*** Begin section ***

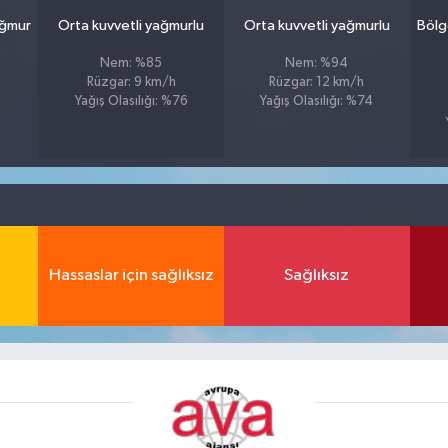
ağmur
Orta kuvvetli yağmurlu
Orta kuvvetli yağmurlu
Bölg
Nem: %85
Nem: %94
Rüzgar: 9 km/h
Rüzgar: 12 km/h
Yağış Olasılığı: %76
Yağış Olasılığı: %74
1
Hassaslar için sağlıksız
Sağlıksız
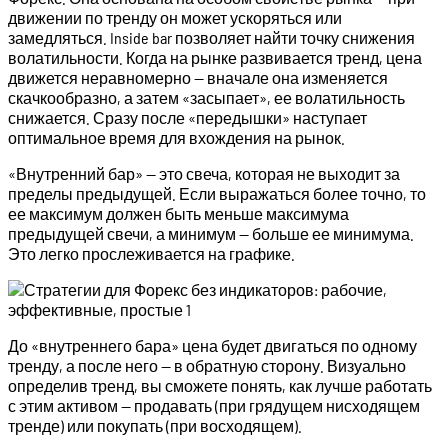
движении по тренду он может ускоряться или
замедляться. Inside bar позволяет найти точку снижения
волатильности. Когда на рынке развивается тренд, цена
движется неравномерно — вначале она изменяется
скачкообразно, а затем «засыпает», ее волатильность
снижается. Сразу после «передышки» наступает
оптимальное время для вхождения на рынок.
«Внутренний бар» — это свеча, которая не выходит за
пределы предыдущей. Если выражаться более точно, то
ее максимум должен быть меньше максимума
предыдущей свечи, а минимум — больше ее минимума.
Это легко прослеживается на графике.
До «внутреннего бара» цена будет двигаться по одному
тренду, а после него — в обратную сторону. Визуально
определив тренд, вы сможете понять, как лучше работать
с этим активом — продавать (при грядущем нисходящем
тренде) или покупать (при восходящем).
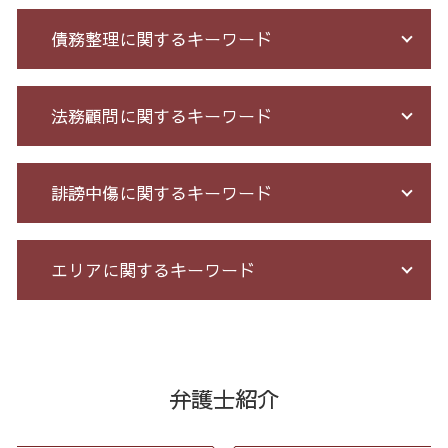
詐欺 悪質
債務整理に関するキーワード
詐欺 泣き寝入り
詐欺 サクラ
詐欺 被害者 返金
自己破産 メリット デメリット
法務顧問に関するキーワード
株 詐欺
小規模 個人再生 デメリット
出会い系被害 返金
借金 債務整理 メリット
架空請求 とは
個人再生 手続き 流れ
顧問 弁護士 メリット
誹謗中傷に関するキーワード
未公開株 詐欺
債務整理 和解 成立
不当解雇 労基
振り込め 詐欺 警察
消費者金融 返済 過払い金
セクハラ 相談 解決
先物取引 詐欺
破産 保証人
企業法務 とは
誹謗中傷 どこから
エリアに関するキーワード
投資セミナー 怪しい
個人再生 5年
長 時間 労働 問題
誹謗中傷 罪
サクラ 詐欺 返金
自己破産 個人再生 デメリット
パワハラ 相談 解決
誹謗中傷 被害
クレジット カード 詐欺 被害
個人 自己破産 デメリット
残業 問題
発信者情報 開示請求
振り込め詐欺 全国 相談
少額 詐欺 泣き寝入り
借金 払えない 相談
臨床法務 とは
誹謗中傷 削除
破産 問題 23区 弁護士
サクラ サイト 詐欺
借金 督促状
会社 法務
誹謗中傷 SNS
誹謗中傷 渋谷区
弁護士紹介
銀行 振込 詐欺
破産法 自己破産
残業代 未払い
誹謗中傷 相談
企業法務 23区 相談
投資詐欺 回収
借金 過払い金 期間
セクハラ パワハラ
爆サイ 誹謗中傷
消費者被害 全国 相談
マルチ商法 ネズミ講 違い
特定調停 とは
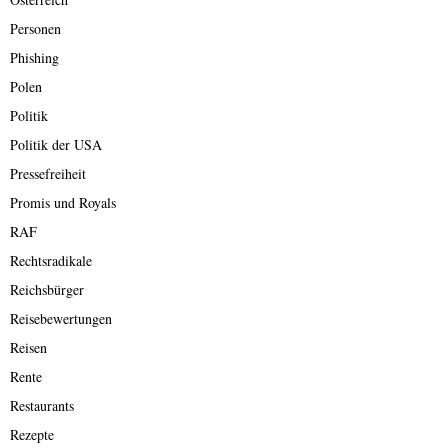
Personen
Phishing
Polen
Politik
Politik der USA
Pressefreiheit
Promis und Royals
RAF
Rechtsradikale
Reichsbürger
Reisebewertungen
Reisen
Rente
Restaurants
Rezepte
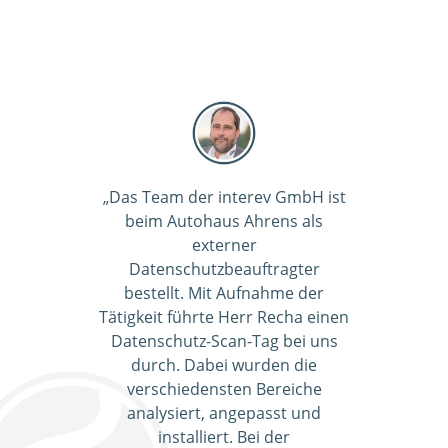
„Das Team der interev GmbH ist
beim Autohaus Ahrens als
externer
Datenschutzbeauftragter
bestellt. Mit Aufnahme der
Tätigkeit führte Herr Recha einen
Datenschutz-Scan-Tag bei uns
durch. Dabei wurden die
verschiedensten Bereiche
analysiert, angepasst und
installiert. Bei der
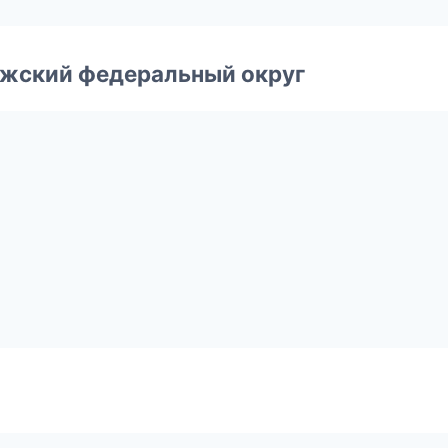
лжский федеральный округ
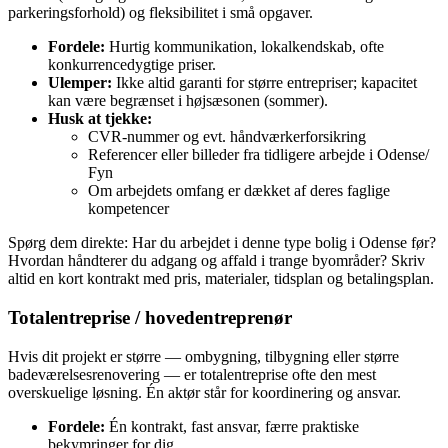
parkeringsforhold) og fleksibilitet i små opgaver.
Fordele:
Hurtig kommunikation, lokalkendskab, ofte
konkurrencedygtige priser.
Ulemper:
Ikke altid garanti for større entrepriser; kapacitet
kan være begrænset i højsæsonen (sommer).
Husk at tjekke:
CVR-nummer og evt. håndværkerforsikring
Referencer eller billeder fra tidligere arbejde i Odense/
Fyn
Om arbejdets omfang er dækket af deres faglige
kompetencer
Spørg dem direkte: Har du arbejdet i denne type bolig i Odense før?
Hvordan håndterer du adgang og affald i trange byområder? Skriv
altid en kort kontrakt med pris, materialer, tidsplan og betalingsplan.
Totalentreprise / hovedentreprenør
Hvis dit projekt er større — ombygning, tilbygning eller større
badeværelsesrenovering — er totalentreprise ofte den mest
overskuelige løsning. Én aktør står for koordinering og ansvar.
Fordele:
Én kontrakt, fast ansvar, færre praktiske
bekymringer for dig.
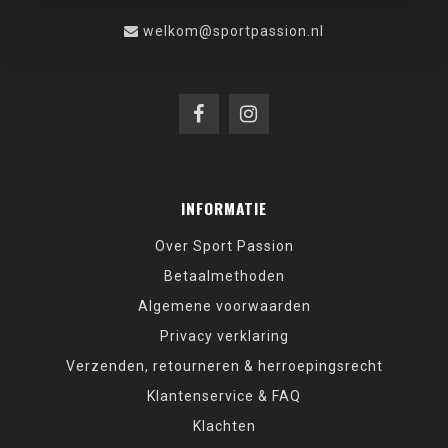
welkom@sportpassion.nl
INFORMATIE
Over Sport Passion
Betaalmethoden
Algemene voorwaarden
Privacy verklaring
Verzenden, retourneren & herroepingsrecht
Klantenservice & FAQ
Klachten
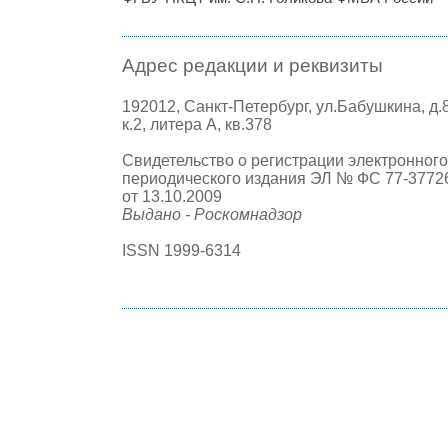
Адрес редакции и реквизиты
192012, Санкт-Петербург, ул.Бабушкина, д.
к.2, литера А, кв.378
Свидетельство о регистрации электронного
периодического издания ЭЛ № ФС 77-3772
от 13.10.2009
Выдано - Роскомнадзор
ISSN 1999-6314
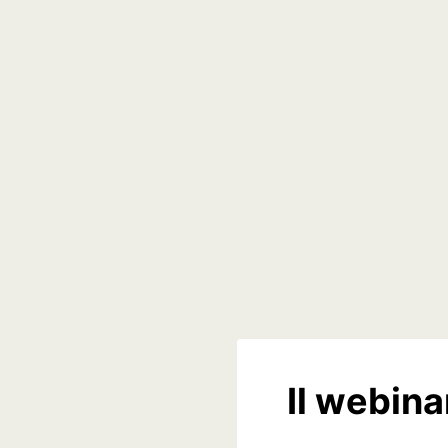
Il webina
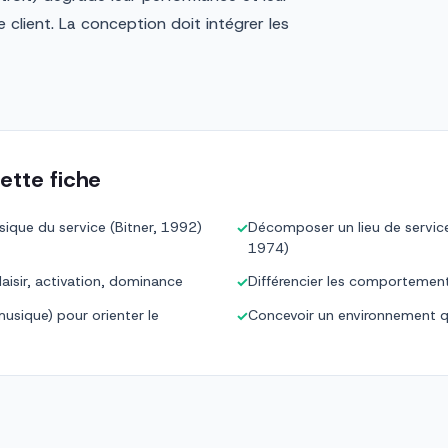
e client. La conception doit intégrer les
ette fiche
ique du service (Bitner, 1992)
Décomposer un lieu de service
✓
1974)
laisir, activation, dominance
Différencier les comportement
✓
 musique) pour orienter le
Concevoir un environnement qui 
✓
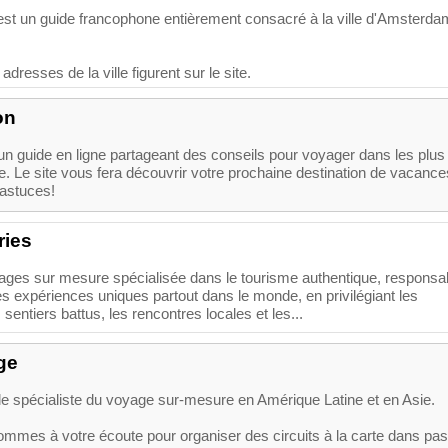
t un guide francophone entièrement consacré à la ville d'Amsterda
adresses de la ville figurent sur le site.
on
un guide en ligne partageant des conseils pour voyager dans les plus
e. Le site vous fera découvrir votre prochaine destination de vacance
astuces!
ries
ages sur mesure spécialisée dans le tourisme authentique, responsa
es expériences uniques partout dans le monde, en privilégiant les
sentiers battus, les rencontres locales et les...
ge
 le spécialiste du voyage sur-mesure en Amérique Latine et en Asie.
mmes à votre écoute pour organiser des circuits à la carte dans pas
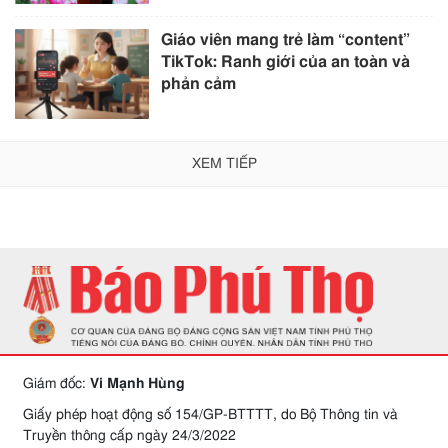
Giáo viên mang trẻ làm “content”
TikTok: Ranh giới của an toàn và
phản cảm
XEM TIẾP
Giám đốc:
Vi Mạnh Hùng
Giấy phép hoạt động số 154/GP-BTTTT, do Bộ Thông tin và
Truyền thông cấp ngày 24/3/2022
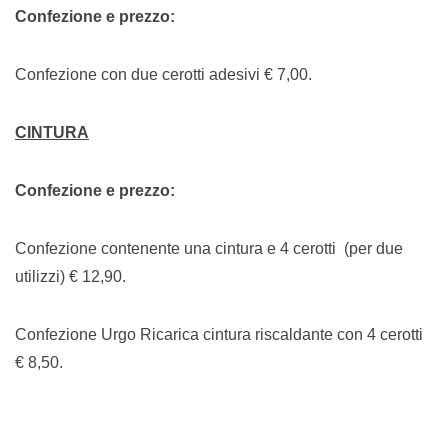
Confezione e prezzo:
Confezione con due cerotti adesivi € 7,00.
CINTURA
Confezione e prezzo:
Confezione contenente una cintura e 4 cerotti (per due
utilizzi) € 12,90.
Confezione Urgo Ricarica cintura riscaldante con 4 cerotti
€ 8,50.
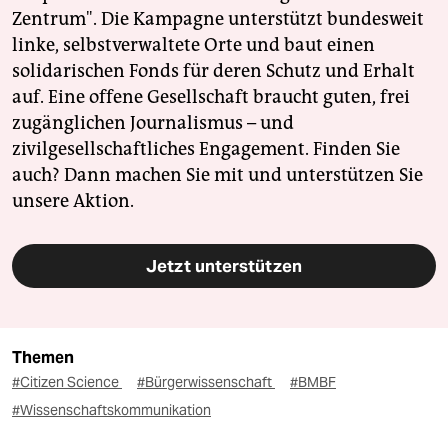
Zentrum". Die Kampagne unterstützt bundesweit
linke, selbstverwaltete Orte und baut einen
solidarischen Fonds für deren Schutz und Erhalt
auf. Eine offene Gesellschaft braucht guten, frei
zugänglichen Journalismus – und
zivilgesellschaftliches Engagement. Finden Sie
auch? Dann machen Sie mit und unterstützen Sie
unsere Aktion.
Jetzt unterstützen
Themen
#Citizen Science
#Bürgerwissenschaft
#BMBF
#Wissenschaftskommunikation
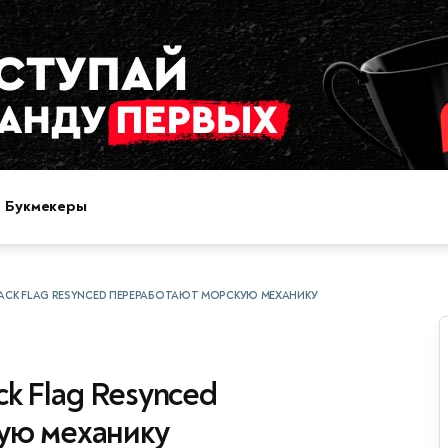
Букмекеры
BLACK FLAG RESYNCED ПЕРЕРАБОТАЮТ МОРСКУЮ МЕХАНИКУ
ack Flag Resynced
ую механику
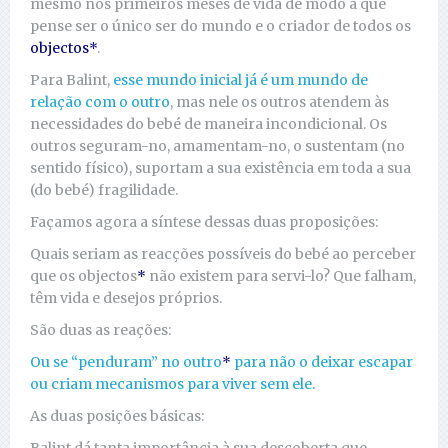
mesmo nos primeiros meses de vida de modo a que
pense ser o único ser do mundo e o criador de todos os
objectos*
.
Para Balint,
esse mundo inicial já é um mundo de
relação com o outro
, mas nele os outros atendem às
necessidades do bebé de maneira incondicional. Os
outros seguram-no, amamentam-no, o sustentam (no
sentido físico), suportam a sua existência em toda a sua
(do bebé) fragilidade.
Façamos agora a síntese dessas duas proposições:
Quais seriam as reacções possíveis do bebé ao perceber
que os objectos
*
não existem para servi-lo? Que falham,
têm vida e desejos próprios.
São duas as reações:
Ou se “penduram” no outro
*
para não o deixar escapar
ou criam mecanismos para viver sem ele.
As duas posições básicas:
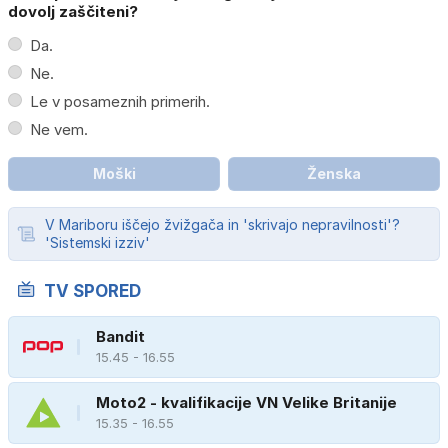
dovolj zaščiteni?
Da.
Ne.
Le v posameznih primerih.
Ne vem.
Moški
Ženska
V Mariboru iščejo žvižgača in 'skrivajo nepravilnosti'?
'Sistemski izziv'
TV SPORED
Bandit
15.45 - 16.55
Moto2 - kvalifikacije VN Velike Britanije
15.35 - 16.55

*** End section ***

## Exercise prompt
From the material above, copy each line that includes the word "vida".

## Response
mesmo nos primeiros meses de vida de modo a que
têm vida e desejos próprios.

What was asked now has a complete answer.